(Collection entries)
------------------------------------------------

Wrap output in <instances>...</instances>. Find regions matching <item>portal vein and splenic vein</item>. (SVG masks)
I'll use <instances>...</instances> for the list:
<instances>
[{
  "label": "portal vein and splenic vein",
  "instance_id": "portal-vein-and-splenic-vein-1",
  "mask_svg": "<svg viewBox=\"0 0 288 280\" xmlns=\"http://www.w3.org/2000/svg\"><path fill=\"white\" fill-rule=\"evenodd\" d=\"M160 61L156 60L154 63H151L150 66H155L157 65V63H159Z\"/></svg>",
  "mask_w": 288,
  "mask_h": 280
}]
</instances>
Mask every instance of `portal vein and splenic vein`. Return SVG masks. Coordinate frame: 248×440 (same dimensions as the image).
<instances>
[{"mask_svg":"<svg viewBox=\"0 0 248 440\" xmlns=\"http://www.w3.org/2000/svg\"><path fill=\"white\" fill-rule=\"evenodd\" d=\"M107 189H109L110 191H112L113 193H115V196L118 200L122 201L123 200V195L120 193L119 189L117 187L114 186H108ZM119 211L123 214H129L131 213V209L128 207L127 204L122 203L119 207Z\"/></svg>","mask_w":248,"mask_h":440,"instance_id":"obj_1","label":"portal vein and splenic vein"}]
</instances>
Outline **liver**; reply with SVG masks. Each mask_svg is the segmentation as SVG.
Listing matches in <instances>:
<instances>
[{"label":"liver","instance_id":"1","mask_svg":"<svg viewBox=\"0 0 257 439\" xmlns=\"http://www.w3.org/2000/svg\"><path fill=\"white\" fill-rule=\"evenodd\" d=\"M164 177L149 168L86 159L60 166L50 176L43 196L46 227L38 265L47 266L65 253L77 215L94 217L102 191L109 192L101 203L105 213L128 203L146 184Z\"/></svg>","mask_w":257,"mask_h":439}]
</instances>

------------------------------------------------

Work required:
Without altering a single word, set down all the entries again.

Answer to this problem:
Wrap output in <instances>...</instances>. Find regions matching <item>portal vein and splenic vein</item>. (SVG masks)
I'll use <instances>...</instances> for the list:
<instances>
[{
  "label": "portal vein and splenic vein",
  "instance_id": "portal-vein-and-splenic-vein-1",
  "mask_svg": "<svg viewBox=\"0 0 288 280\" xmlns=\"http://www.w3.org/2000/svg\"><path fill=\"white\" fill-rule=\"evenodd\" d=\"M160 61L156 60L154 63H151L150 66H155L157 65V63H159Z\"/></svg>",
  "mask_w": 288,
  "mask_h": 280
}]
</instances>
Mask every instance of `portal vein and splenic vein`. Return SVG masks. Coordinate frame: 248×440 (same dimensions as the image).
<instances>
[{"mask_svg":"<svg viewBox=\"0 0 248 440\" xmlns=\"http://www.w3.org/2000/svg\"><path fill=\"white\" fill-rule=\"evenodd\" d=\"M107 189H109L110 191H112L113 193H115V196L118 200L122 201L123 200V195L120 193L119 189L117 187L114 186H108ZM119 211L123 214H129L131 213V209L128 207L127 204L122 203L119 207Z\"/></svg>","mask_w":248,"mask_h":440,"instance_id":"obj_1","label":"portal vein and splenic vein"}]
</instances>
Outline **liver**; reply with SVG masks. Each mask_svg is the segmentation as SVG.
Listing matches in <instances>:
<instances>
[{"label":"liver","instance_id":"1","mask_svg":"<svg viewBox=\"0 0 257 439\" xmlns=\"http://www.w3.org/2000/svg\"><path fill=\"white\" fill-rule=\"evenodd\" d=\"M164 177L149 168L86 159L60 166L50 176L43 196L46 227L38 265L47 266L65 253L77 215L94 217L102 191L109 192L101 203L105 213L128 203L146 184Z\"/></svg>","mask_w":257,"mask_h":439}]
</instances>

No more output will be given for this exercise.